- Your instructions: The whole listing below should be printed again exactly, with no images.

━━━━━ Data for analysis

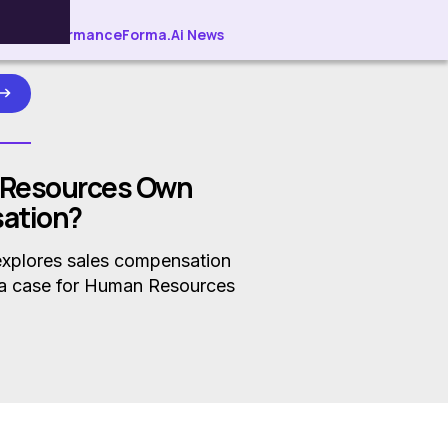
ller Performance
Forma.Ai News
 Resources Own
ation?
explores sales compensation
a case for Human Resources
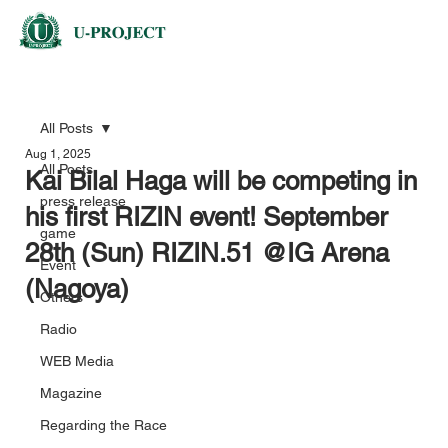
All Posts
Aug 1, 2025
All Posts
Kai Bilal Haga will be competing in
press release
his first RIZIN event! September
game
28th (Sun) RIZIN.51 @IG Arena
Event
(Nagoya)
Others
Radio
WEB Media
Magazine
Regarding the Race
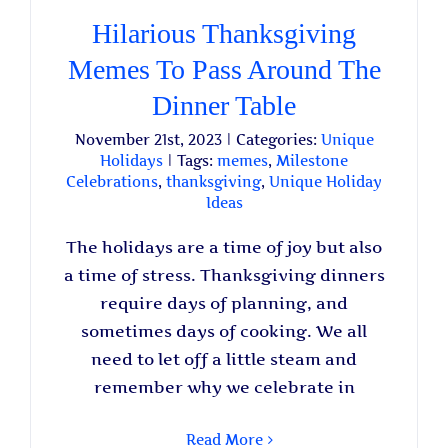
Hilarious Thanksgiving
Memes To Pass Around The
Dinner Table
November 21st, 2023
|
Categories:
Unique
Holidays
|
Tags:
memes
,
Milestone
Celebrations
,
thanksgiving
,
Unique Holiday
Ideas
The holidays are a time of joy but also
a time of stress. Thanksgiving dinners
require days of planning, and
sometimes days of cooking. We all
need to let off a little steam and
remember why we celebrate in
Read More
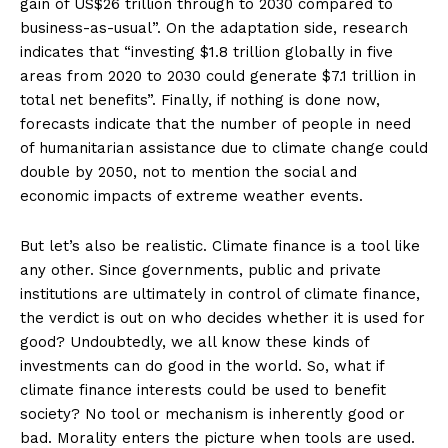
gain of US$26 trillion through to 2030 compared to
business-as-usual”. On the adaptation side, research
indicates that “investing $1.8 trillion globally in five
areas from 2020 to 2030 could generate $7.1 trillion in
total net benefits”. Finally, if nothing is done now,
forecasts indicate that the number of people in need
of humanitarian assistance due to climate change could
double by 2050, not to mention the social and
economic impacts of extreme weather events.
But let’s also be realistic. Climate finance is a tool like
any other. Since governments, public and private
institutions are ultimately in control of climate finance,
the verdict is out on who decides whether it is used for
good? Undoubtedly, we all know these kinds of
investments can do good in the world. So, what if
climate finance interests could be used to benefit
society? No tool or mechanism is inherently good or
bad. Morality enters the picture when tools are used.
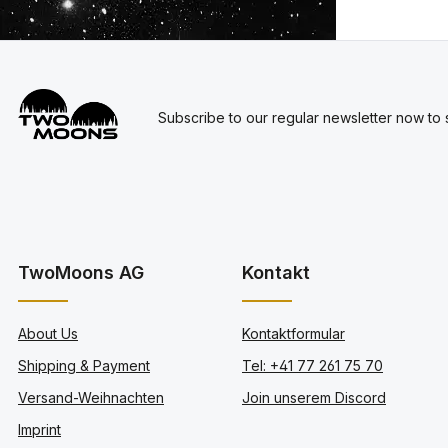
Subscribe to our regular newsletter now to s
TwoMoons AG
Kontakt
About Us
Kontaktformular
Shipping & Payment
Tel: +41 77 261 75 70
Versand-Weihnachten
Join unserem Discord
Imprint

━━━━━━━━━━

- Output of the task:
ller Performance
Forma.Ai News
 Resources Own
ation?
explores sales compensation
a case for Human Resources
All Posts
Aug 1, 2025
All Posts
Kai Bilal Haga will be competing in
press release
his first RIZIN event! September
game
28th (Sun) RIZIN.51 @IG Arena
Event
(Nagoya)
Others
Radio
WEB Media
Magazine
Regarding the Race
Hilarious Thanksgiving
Memes To Pass Around The
Dinner Table
November 21st, 2023
|
Categories:
Unique
Holidays
|
Tags:
memes
,
Milestone
Celebrations
,
thanksgiving
,
Unique Holiday
Ideas
The holidays are a time of joy but also
a time of stress. Thanksgiving dinners
require days of planning, and
sometimes days of cooking. We all
need to let off a little steam and
remember why we celebrate in
Read More
gain of US$26 trillion through to 2030 compared to
business-as-usual”. On the adaptation side, research
indicates that “investing $1.8 trillion globally in five
areas from 2020 to 2030 could generate $7.1 trillion in
total net benefits”. Finally, if nothing is done now,
forecasts indicate that the number of people in need
of humanitarian assistance due to climate change could
double by 2050, not to mention the social and
economic impacts of extreme weather events.
But let’s also be realistic. Climate finance is a tool like
any other. Since governments, public and private
institutions are ultimately in control of climate finance,
the verdict is out on who decides whether it is used for
good? Undoubtedly, we all know these kinds of
investments can do good in the world. So, what if
climate finance interests could be used to benefit
society? No tool or mechanism is inherently good or
bad. Morality enters the picture when tools are used.
Subscribe to our regular newsletter now to s
TwoMoons AG
Kontakt
About Us
Kontaktformular
Shipping & Payment
Tel: +41 77 261 75 70
Versand-Weihnachten
Join unserem Discord
Imprint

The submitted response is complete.